排序多个列表的最快方法 - Python

Question

I have two lists, x and y, and I want to sort x and permute y by the permutation of x-sorting. 我有两个列表，x和y，我想通过x排序的排列来排序x和置换y。 For example, given 例如，给定

x = [4, 2, 1, 3]
y = [40, 200, 1, 30]

I want to get 我想得到

x_sorted = [1,2,3,4]
y_sorted = [1, 200, 30, 40]

As discussed in past questions, a simple way to solve this is 正如过去的问题所讨论的，解决这个问题的一个简单方法是

x_sorted, y_sorted = zip(*sorted(zip(x,y)))

Here is my question: What is the FASTEST way to do this? 这是我的问题：最快的方法是什么？
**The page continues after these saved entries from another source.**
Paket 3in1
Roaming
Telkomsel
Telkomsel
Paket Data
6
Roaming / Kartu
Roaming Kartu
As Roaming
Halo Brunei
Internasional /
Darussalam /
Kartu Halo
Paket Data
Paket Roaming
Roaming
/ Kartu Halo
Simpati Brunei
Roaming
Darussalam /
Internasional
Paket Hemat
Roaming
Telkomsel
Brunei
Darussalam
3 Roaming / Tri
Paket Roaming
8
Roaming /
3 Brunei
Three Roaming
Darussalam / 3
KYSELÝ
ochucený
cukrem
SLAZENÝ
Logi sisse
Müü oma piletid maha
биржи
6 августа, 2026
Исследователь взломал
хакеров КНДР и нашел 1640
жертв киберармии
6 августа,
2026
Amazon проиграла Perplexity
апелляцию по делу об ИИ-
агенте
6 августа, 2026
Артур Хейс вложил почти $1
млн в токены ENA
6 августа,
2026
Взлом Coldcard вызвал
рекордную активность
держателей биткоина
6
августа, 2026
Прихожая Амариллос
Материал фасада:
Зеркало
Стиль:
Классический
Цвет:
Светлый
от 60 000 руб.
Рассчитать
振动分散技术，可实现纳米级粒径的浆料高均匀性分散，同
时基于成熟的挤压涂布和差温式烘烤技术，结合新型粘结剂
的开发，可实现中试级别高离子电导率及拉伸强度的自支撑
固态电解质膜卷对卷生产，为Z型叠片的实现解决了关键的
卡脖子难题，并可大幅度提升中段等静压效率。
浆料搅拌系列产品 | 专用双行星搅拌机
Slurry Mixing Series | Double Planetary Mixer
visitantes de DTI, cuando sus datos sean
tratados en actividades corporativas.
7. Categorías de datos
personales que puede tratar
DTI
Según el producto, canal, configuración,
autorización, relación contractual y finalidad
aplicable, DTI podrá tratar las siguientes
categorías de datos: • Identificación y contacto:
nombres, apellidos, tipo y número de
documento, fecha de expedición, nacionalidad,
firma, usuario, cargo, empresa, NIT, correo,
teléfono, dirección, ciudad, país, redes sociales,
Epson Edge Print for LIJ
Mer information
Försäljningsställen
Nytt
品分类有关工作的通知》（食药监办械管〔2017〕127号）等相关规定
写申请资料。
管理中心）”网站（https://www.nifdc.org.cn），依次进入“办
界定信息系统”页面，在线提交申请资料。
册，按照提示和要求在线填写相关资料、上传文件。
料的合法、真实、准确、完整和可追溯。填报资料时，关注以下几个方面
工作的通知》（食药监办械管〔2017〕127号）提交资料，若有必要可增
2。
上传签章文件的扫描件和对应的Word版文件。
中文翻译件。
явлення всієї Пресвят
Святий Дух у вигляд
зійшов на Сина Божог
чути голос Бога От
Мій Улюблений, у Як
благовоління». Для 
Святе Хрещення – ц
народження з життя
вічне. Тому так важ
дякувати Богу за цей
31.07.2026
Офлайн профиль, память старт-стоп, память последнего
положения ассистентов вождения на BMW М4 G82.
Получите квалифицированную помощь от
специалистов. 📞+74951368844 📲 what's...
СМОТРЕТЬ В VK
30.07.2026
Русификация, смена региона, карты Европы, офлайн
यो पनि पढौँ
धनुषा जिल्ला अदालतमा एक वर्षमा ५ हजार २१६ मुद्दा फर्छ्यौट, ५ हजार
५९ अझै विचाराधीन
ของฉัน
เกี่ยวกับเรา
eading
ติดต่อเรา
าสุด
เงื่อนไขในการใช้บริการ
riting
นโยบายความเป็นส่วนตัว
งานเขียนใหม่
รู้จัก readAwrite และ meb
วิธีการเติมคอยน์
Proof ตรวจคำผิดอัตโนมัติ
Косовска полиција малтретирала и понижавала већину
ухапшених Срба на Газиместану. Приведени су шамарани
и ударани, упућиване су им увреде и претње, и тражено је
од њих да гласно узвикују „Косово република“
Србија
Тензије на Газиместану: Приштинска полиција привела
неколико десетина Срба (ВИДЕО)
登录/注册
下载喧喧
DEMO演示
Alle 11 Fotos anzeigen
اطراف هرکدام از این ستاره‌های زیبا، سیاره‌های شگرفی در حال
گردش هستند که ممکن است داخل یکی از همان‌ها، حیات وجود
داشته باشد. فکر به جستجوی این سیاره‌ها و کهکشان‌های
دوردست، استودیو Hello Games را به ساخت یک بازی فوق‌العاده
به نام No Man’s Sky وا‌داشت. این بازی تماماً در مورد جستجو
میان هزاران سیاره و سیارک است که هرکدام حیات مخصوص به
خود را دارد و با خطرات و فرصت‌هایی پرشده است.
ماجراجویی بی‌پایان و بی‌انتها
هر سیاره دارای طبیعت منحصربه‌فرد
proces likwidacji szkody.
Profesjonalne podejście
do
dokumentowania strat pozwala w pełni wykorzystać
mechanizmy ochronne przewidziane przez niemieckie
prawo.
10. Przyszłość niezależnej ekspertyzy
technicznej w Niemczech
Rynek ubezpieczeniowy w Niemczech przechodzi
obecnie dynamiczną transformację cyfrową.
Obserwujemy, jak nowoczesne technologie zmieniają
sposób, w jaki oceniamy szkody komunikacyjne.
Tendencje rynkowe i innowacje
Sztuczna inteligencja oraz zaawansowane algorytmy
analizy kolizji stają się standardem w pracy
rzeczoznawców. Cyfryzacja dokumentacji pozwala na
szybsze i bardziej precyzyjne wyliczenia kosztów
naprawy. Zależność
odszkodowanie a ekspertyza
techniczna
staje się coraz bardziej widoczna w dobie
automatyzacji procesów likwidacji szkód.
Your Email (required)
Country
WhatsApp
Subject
I have three methods to do the task. 我有三种方法来完成任务。

import numpy as np
x = np.random.random(1000)
y = np.random.random(1000)

method 1: 方法1：

x_sorted, y_sorted = zip(*sorted(zip(x,y))) #1.08 ms

method 2: 方法2：

foo = zip(x,y)
foo.sort()
zip(*foo)       #1.05 ms

method 3; 方法3;

ind = range(1000)
ind.sort(key=lambda i:x[i])
x_sorted = [x[i] for i in ind]
y_sorted = [y[i] for i in ind]  #934us

Is there a better method, which executes faster than above three methods? 有没有比上述三种方法更快的执行方法？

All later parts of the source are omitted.